Would you mind restating all of the records word for word, skipping the pictures?

*Stored data entries*:
== Segment start ==

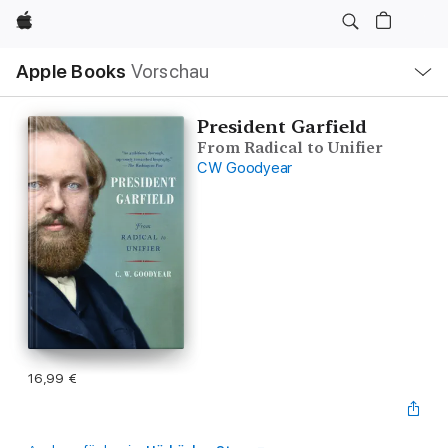
Apple
Lokale
Apple Books
Vorschau
Navigation
Menü
öffnen
President Garfield
From Radical to Unifier
CW Goodyear
16,99 €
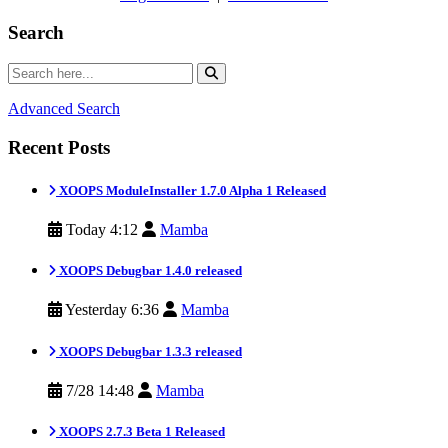
Search
Advanced Search
Recent Posts
XOOPS ModuleInstaller 1.7.0 Alpha 1 Released
Today 4:12
Mamba
XOOPS Debugbar 1.4.0 released
Yesterday 6:36
Mamba
XOOPS Debugbar 1.3.3 released
7/28 14:48
Mamba
XOOPS 2.7.3 Beta 1 Released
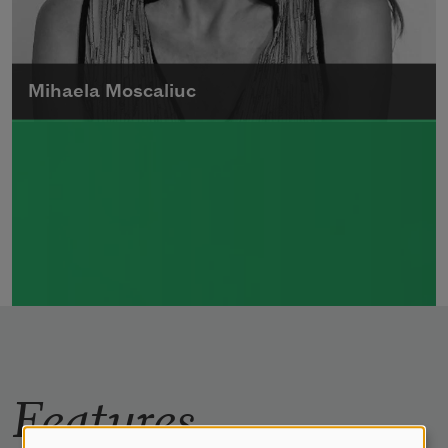
Mihaela Moscaliuc
Mihaela Moscaliuc is the author of
Immigrant Model
(University of Pittsburgh
Press, 2015) and
Father Dirt
(Alice James
Books, 2010).
Read more about >
Features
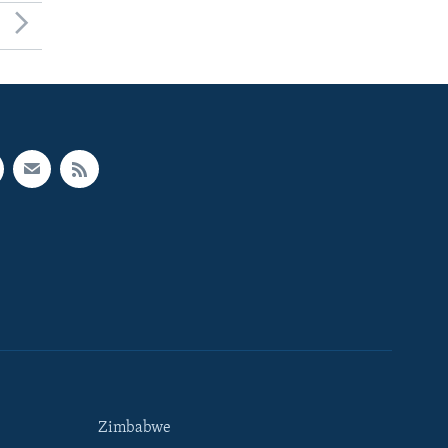
Zimbabwe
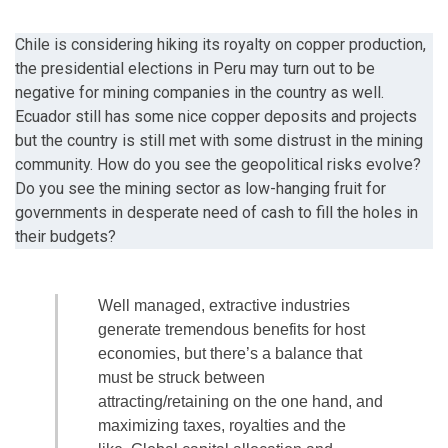
Chile is considering hiking its royalty on copper production,
the presidential elections in Peru may turn out to be
negative for mining companies in the country as well.
Ecuador still has some nice copper deposits and projects
but the country is still met with some distrust in the mining
community. How do you see the geopolitical risks evolve?
Do you see the mining sector as low-hanging fruit for
governments in desperate need of cash to fill the holes in
their budgets?
Well managed, extractive industries
generate tremendous benefits for host
economies, but there’s a balance that
must be struck between
attracting/retaining on the one hand, and
maximizing taxes, royalties and the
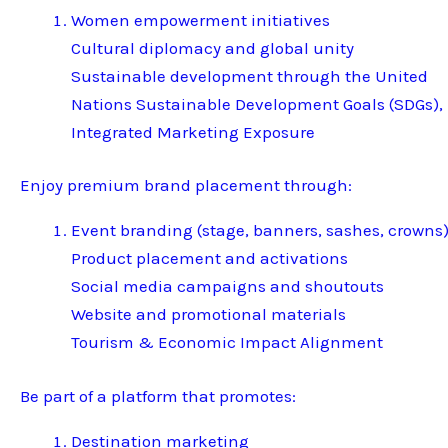
Women empowerment initiatives
Cultural diplomacy and global unity
Sustainable development through the United
Nations Sustainable Development Goals (SDGs),
Integrated Marketing Exposure
Enjoy premium brand placement through:
Event branding (stage, banners, sashes, crowns
Product placement and activations
Social media campaigns and shoutouts
Website and promotional materials
Tourism & Economic Impact Alignment
Be part of a platform that promotes:
Destination marketing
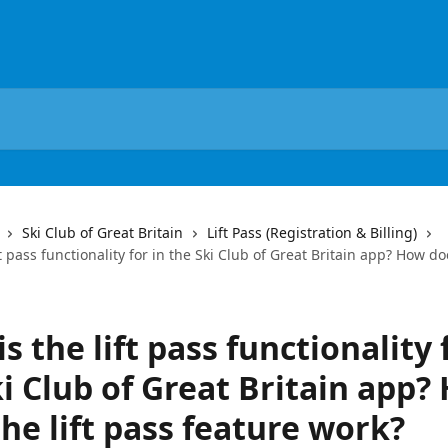
Ski Club of Great Britain
Lift Pass (Registration & Billing)
t pass functionality for in the Ski Club of Great Britain app? How doe
s the lift pass functionality 
i Club of Great Britain app?
he lift pass feature work?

== Segment end ==

*Expected answer*:
Apple
Lokale
Apple Books
Vorschau
Navigation
Menü
öffnen
President Garfield
From Radical to Unifier
CW Goodyear
16,99 €
Search
Advanced Search
Recent Posts
XOOPS ModuleInstaller 1.7.0 Alpha 1 Released
Today 4:12
Mamba
XOOPS Debugbar 1.4.0 released
Yesterday 6:36
Mamba
XOOPS Debugbar 1.3.3 released
7/28 14:48
Mamba
XOOPS 2.7.3 Beta 1 Released
Mihaela Moscaliuc
Mihaela Moscaliuc is the author of
Immigrant Model
(University of Pittsburgh
Press, 2015) and
Father Dirt
(Alice James
Books, 2010).
Read more about >
Features
Zimbabwe
Chile is considering hiking its royalty on copper production,
the presidential elections in Peru may turn out to be
negative for mining companies in the country as well.
Ecuador still has some nice copper deposits and projects
but the country is still met with some distrust in the mining
community. How do you see the geopolitical risks evolve?
Do you see the mining sector as low-hanging fruit for
governments in desperate need of cash to fill the holes in
their budgets?
Well managed, extractive industries
generate tremendous benefits for host
economies, but there’s a balance that
must be struck between
attracting/retaining on the one hand, and
maximizing taxes, royalties and the
Women empowerment initiatives
Cultural diplomacy and global unity
Sustainable development through the United
Nations Sustainable Development Goals (SDGs),
Integrated Marketing Exposure
Enjoy premium brand placement through:
Event branding (stage, banners, sashes, crowns
Product placement and activations
Social media campaigns and shoutouts
Website and promotional materials
Tourism & Economic Impact Alignment
Be part of a platform that promotes:
Destination marketing
Ski Club of Great Britain
Lift Pass (Registration & Billing)
t pass functionality for in the Ski Club of Great Britain app? How doe
s the lift pass functionality 
i Club of Great Britain app?
he lift pass feature work?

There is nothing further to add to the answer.